朝と夕方に主治医の先生が様子を聞きに来てくれた。この先生はほんと親切だなぁと感じた。
先生がいう「退院しましょうか?ここにいても寝てるだけやから家におっても一緒やから。コロナになったらあかんしね。」
「いつですか?」「明日でもエエよ。」「迎えに来れるか聞いてみます。」「いつでも大丈夫なように書類書いとくから。」「ありがとうございます。」てなことで、急なことだったのでこの話の次の次の日に退院することになった。
予定より5日ぐらい早い。
まぁそりゃ寝てるだけだから家で寝てても一緒だよね。特に気を付けることもなさそうだし。
退院の日、車に乗って帰る。
外の世界は久し振りだ。
ジーパンは、履けた。ベルトが少し痛い。
駐車場まで歩く。相変わらず左手で左の腹を押さえ内蔵が飛び出すのを押さえているヤツのような格好で歩き続ける。僕はブサイクだ。
何とか車にたどり着き何の気なしにドアを開けて座ろうとする。乗れない…痛い😖
腹が痛い。
もうヨチヨチだよ。
何とかかんとか乗り込んで座る。いやぁ気がついた。車のシートというのは結構腹筋使いますねそうですねと。
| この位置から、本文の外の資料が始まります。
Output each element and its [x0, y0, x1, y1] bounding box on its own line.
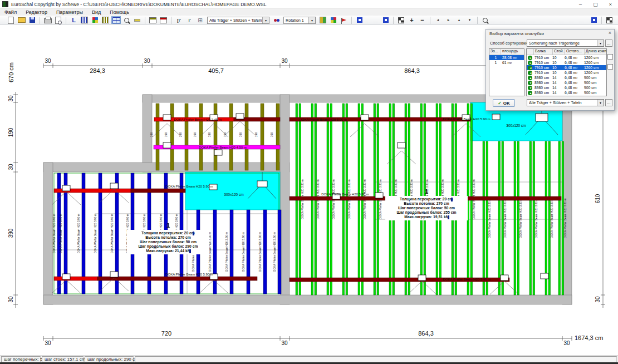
- table-icon[interactable]: [148, 16, 158, 24]
- menu-item[interactable]: Вид: [87, 9, 105, 15]
- beam-variant-row[interactable]: ►7910 cm106,48 m²1260 cm: [527, 60, 606, 65]
- window-checker-icon[interactable]: [605, 16, 614, 24]
- columns-icon[interactable]: [80, 16, 89, 24]
- svg-text:DOKA Pfeifer Beam H20 2.45 m: DOKA Pfeifer Beam H20 2.45 m: [174, 118, 222, 121]
- variant-row[interactable]: 128,08 m²: [489, 55, 524, 60]
- beam-variant-row[interactable]: ◄7910 cm106,48 m²1260 cm: [527, 65, 606, 70]
- beam-variant-row[interactable]: ▲8980 cm146,48 m²900 cm: [527, 90, 606, 95]
- beam-variant-row[interactable]: ▼8980 cm146,48 m²900 cm: [527, 80, 606, 85]
- ok-button[interactable]: ✓ OK: [493, 99, 515, 107]
- close-button[interactable]: ×: [603, 0, 618, 8]
- info-icon[interactable]: i': [185, 16, 194, 24]
- beams-icon[interactable]: [101, 16, 110, 24]
- svg-text:DOKA Pfeifer Beam H20 4.50 m: DOKA Pfeifer Beam H20 4.50 m: [199, 146, 247, 149]
- svg-text:720: 720: [161, 330, 171, 337]
- save-icon[interactable]: [27, 16, 37, 24]
- window-blue-icon[interactable]: [589, 16, 599, 24]
- scroll-marker: [607, 64, 613, 70]
- rotation-select[interactable]: Rotation 1▾: [283, 17, 316, 24]
- menu-item[interactable]: Редактор: [21, 9, 52, 15]
- minimize-button[interactable]: –: [573, 0, 588, 8]
- svg-text:DOKA Pfeifer Beam H20 3.90 m: DOKA Pfeifer Beam H20 3.90 m: [273, 232, 276, 272]
- beam-variant-table[interactable]: Балка Стой... Остато... Длина компо... ►…: [526, 48, 607, 96]
- flag-icon[interactable]: [339, 16, 349, 24]
- svg-text:Шаг поперечных балок: 50 cm: Шаг поперечных балок: 50 cm: [140, 240, 197, 244]
- pan-right-button[interactable]: ▸: [444, 16, 453, 24]
- dialog-close-icon[interactable]: ×: [609, 30, 611, 36]
- svg-text:Высота потолка: 270 cm: Высота потолка: 270 cm: [145, 235, 191, 239]
- svg-text:DOKA Pfeifer Beam H20 3.90 m: DOKA Pfeifer Beam H20 3.90 m: [110, 214, 114, 253]
- open-file-icon[interactable]: [17, 16, 26, 24]
- table-check-icon[interactable]: [159, 16, 168, 24]
- svg-text:DOKA Pfeifer Beam H20 3.90 m: DOKA Pfeifer Beam H20 3.90 m: [52, 214, 56, 253]
- menu-item[interactable]: Помощь: [105, 9, 134, 15]
- table-scroll-strip[interactable]: [607, 48, 612, 96]
- svg-text:DOKA Pfeifer Beam H20 3.30 m: DOKA Pfeifer Beam H20 3.30 m: [563, 198, 567, 238]
- menu-item[interactable]: Параметры: [52, 9, 87, 15]
- svg-text:DOKA Pfeifer Beam H20 3.90 m: DOKA Pfeifer Beam H20 3.90 m: [258, 232, 262, 272]
- zoom-tool-icon[interactable]: [122, 16, 131, 24]
- svg-text:190: 190: [8, 127, 14, 137]
- grid-small-icon[interactable]: ⊞: [195, 16, 205, 24]
- wall-editor-icon[interactable]: L: [69, 16, 79, 24]
- nav-blue2-icon[interactable]: [381, 16, 390, 24]
- beam-variant-row[interactable]: ▲8980 cm146,48 m²900 cm: [527, 75, 606, 80]
- svg-text:30: 30: [8, 296, 14, 303]
- new-file-icon[interactable]: [6, 16, 16, 24]
- sort-ellipsis-button[interactable]: ...: [605, 40, 612, 47]
- layer-icon[interactable]: [318, 16, 327, 24]
- svg-text:300x120 cm: 300x120 cm: [224, 193, 243, 196]
- menu-item[interactable]: Файл: [0, 9, 21, 15]
- svg-text:DOKA Pfeifer Beam H20 3.90 m: DOKA Pfeifer Beam H20 3.90 m: [242, 232, 245, 272]
- beam-variant-row[interactable]: ►7910 cm106,48 m²1260 cm: [527, 55, 606, 60]
- palette-grid-icon[interactable]: [328, 16, 338, 24]
- nav-blue-icon[interactable]: [355, 16, 364, 24]
- maximize-button[interactable]: ▢: [588, 0, 603, 8]
- chevron-down-icon: ▾: [262, 17, 269, 23]
- toolbar-separator: [40, 17, 40, 24]
- window-title: EuroSchal Copyright by Schewe - C:\USERS…: [11, 2, 266, 7]
- print-icon[interactable]: [43, 16, 52, 24]
- status-empty: [135, 356, 617, 362]
- svg-text:30: 30: [563, 340, 570, 346]
- pan-up-button[interactable]: ▴: [454, 16, 464, 24]
- pan-left-button[interactable]: ◂: [433, 16, 443, 24]
- beam-direction-icon: ◄: [528, 71, 532, 75]
- toolbar-separator: [477, 17, 478, 24]
- svg-text:DOKA Pfeifer Beam H20 3.30 m: DOKA Pfeifer Beam H20 3.30 m: [534, 198, 538, 238]
- horizontal-beams: [54, 117, 561, 282]
- beam-variant-row[interactable]: ◄7910 cm106,48 m²1260 cm: [527, 70, 606, 75]
- beam-variant-row[interactable]: ▼8980 cm146,48 m²900 cm: [527, 85, 606, 90]
- svg-text:30: 30: [595, 296, 601, 303]
- toolbar-separator: [601, 17, 602, 24]
- info-bracket-icon[interactable]: [i': [174, 16, 184, 24]
- zoom-lens-button[interactable]: [480, 16, 490, 24]
- svg-text:DOKA Pfeifer Beam H20 3.30 m: DOKA Pfeifer Beam H20 3.30 m: [550, 198, 553, 238]
- zoom-out-button[interactable]: −: [418, 16, 427, 24]
- variant-list[interactable]: За... площадь 128,08 m²161 m²: [489, 48, 524, 96]
- svg-text:390: 390: [8, 228, 14, 238]
- svg-text:190: 190: [208, 132, 211, 137]
- slab-view-icon[interactable]: [111, 16, 121, 24]
- check-icon: ✓: [498, 101, 502, 106]
- print-preview-icon[interactable]: [53, 16, 63, 24]
- panels-icon[interactable]: [90, 16, 100, 24]
- view-filter-select[interactable]: Alle Träger + Stützen + Tafeln▾: [207, 17, 269, 24]
- toolbar-separator: [145, 17, 145, 24]
- search-binocular-icon[interactable]: [272, 16, 281, 24]
- checker-icon[interactable]: [396, 16, 406, 24]
- zoom-in-button[interactable]: +: [407, 16, 416, 24]
- svg-text:30: 30: [8, 95, 14, 102]
- formwork-variant-dialog: Выбор варианта опалубки × Способ сортиро…: [485, 29, 615, 111]
- svg-text:DOKA Pfeifer Beam H20 3.90 m: DOKA Pfeifer Beam H20 3.90 m: [77, 214, 80, 253]
- sort-dropdown[interactable]: Sortierung nach Trägerlänge ▾: [527, 40, 604, 47]
- status-long-spacing: шаг продольных: 290 cm: [85, 356, 134, 362]
- svg-text:DOKA Pfeifer Beam H20 5.90 m: DOKA Pfeifer Beam H20 5.90 m: [443, 117, 491, 121]
- filter-dropdown[interactable]: Alle Träger + Stützen + Tafeln ▾: [527, 99, 604, 106]
- measure-icon[interactable]: [133, 16, 142, 24]
- svg-text:DOKA Pfeifer Beam H20 5.90 m: DOKA Pfeifer Beam H20 5.90 m: [165, 185, 213, 188]
- variant-row[interactable]: 161 m²: [489, 60, 524, 65]
- pan-down-button[interactable]: ▾: [465, 16, 474, 24]
- svg-text:Шаг продольных балок: 255 cm: Шаг продольных балок: 255 cm: [397, 210, 457, 215]
- filter-ellipsis-button[interactable]: ...: [605, 99, 612, 106]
乗っただけでもそうだけど、走り出したらもうね。ちょっとした振動や揺れに体が無意識に体勢を整えようとする。その度に腹筋は頑張ってたんだね。今穴だらけの僕の腹筋は、それに耐えようと動くのだけど、それはそれは痛すぎた。
幸いがんセンターから家までは、混んでいなければ車で15分くらいだ。
無事に家に着いた。
取り敢えずベッドに横になろう。
「あぁ、家に帰ってきた。生きて帰ってきた。そして腹のキズが痛い。僕は生きている。」
ここから僕の痛みを慰めるのは手元にある500mgのカロナールだけなんだ。
これからよろしくね、カロナール。